= The Rocks Pop-up =

Temporary initiative in Sydney, Australia

The Rocks Pop-Up was an initiative for activating temporarily vacant buildings by providing creative workers with access to affordable space to produce and showcase original work, and host unique events while a long-term tenant is secured. The Rocks Pop-up supports emerging creative individuals and Organizations who wish to collaborate and exhibit work.

The Rocks Pop-Up project was created in March 2011 by the Sydney Harbour Foreshore Authority and Arts NSW (now Create NSW) with the following objectives:
- To present The Rocks as a showcase for unique, bespoke and locally distinctive work and the home of innovation and creativity in Sydney.
- To activate temporarily vacant properties and bring activity to the precinct.
- To support emerging creative workers with access to affordable space to make work, run creative businesses, sell original products and host unique events.
- To connect the broader arts and creative community with the tenants and residents.

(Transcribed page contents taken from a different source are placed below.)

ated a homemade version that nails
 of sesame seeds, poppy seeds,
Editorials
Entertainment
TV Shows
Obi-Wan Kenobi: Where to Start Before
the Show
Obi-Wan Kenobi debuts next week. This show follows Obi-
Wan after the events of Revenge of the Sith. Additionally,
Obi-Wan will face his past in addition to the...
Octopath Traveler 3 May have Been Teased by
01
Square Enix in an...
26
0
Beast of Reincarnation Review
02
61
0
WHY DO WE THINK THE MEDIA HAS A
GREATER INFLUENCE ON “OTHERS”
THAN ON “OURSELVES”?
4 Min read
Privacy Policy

The major outcomes of The Rocks Pop-Up project is raising the profile of The Rocks as a home of innovation and creativity in Sydney, attracting new and return visitors, and increasing the profile and exposure for artists.

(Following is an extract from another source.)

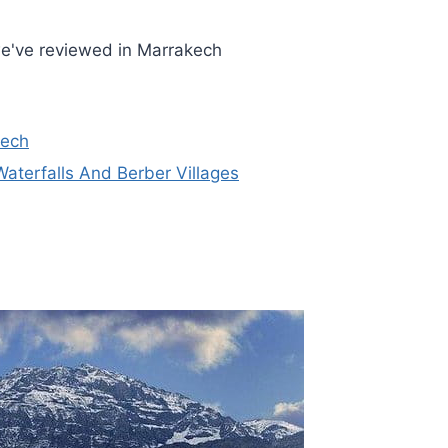
we've reviewed in Marrakech
kech
terfalls And Berber Villages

The Authority re-launched The Rocks Pop-up in March 2012, providing the opportunity to artists and creative organisations to offer their services as producer, curator and programmer. In 2012, the participants included three arts organisations (ICE, Gaffa and the Red Room Company), eight creative organisations (Art in the Heart Lismore, FBi Radio and Artist Residency Program – ARP), and 90 individual creatives took part. An estimated 40,000 people visited the 12 sites provided.

Various type of events organised by The Rocks Pop-Up include Places + spaces, Cockatoo Calling Rocks, performances by emerging experimental musicians, Word Travels spoken word and literary performances, talks, walks, Organised Cacophony by New Media Curation and The Design Lab Sydney. Elaine Loebenstein presented "Silent Sound", a film screenings with live musical scores and many others events.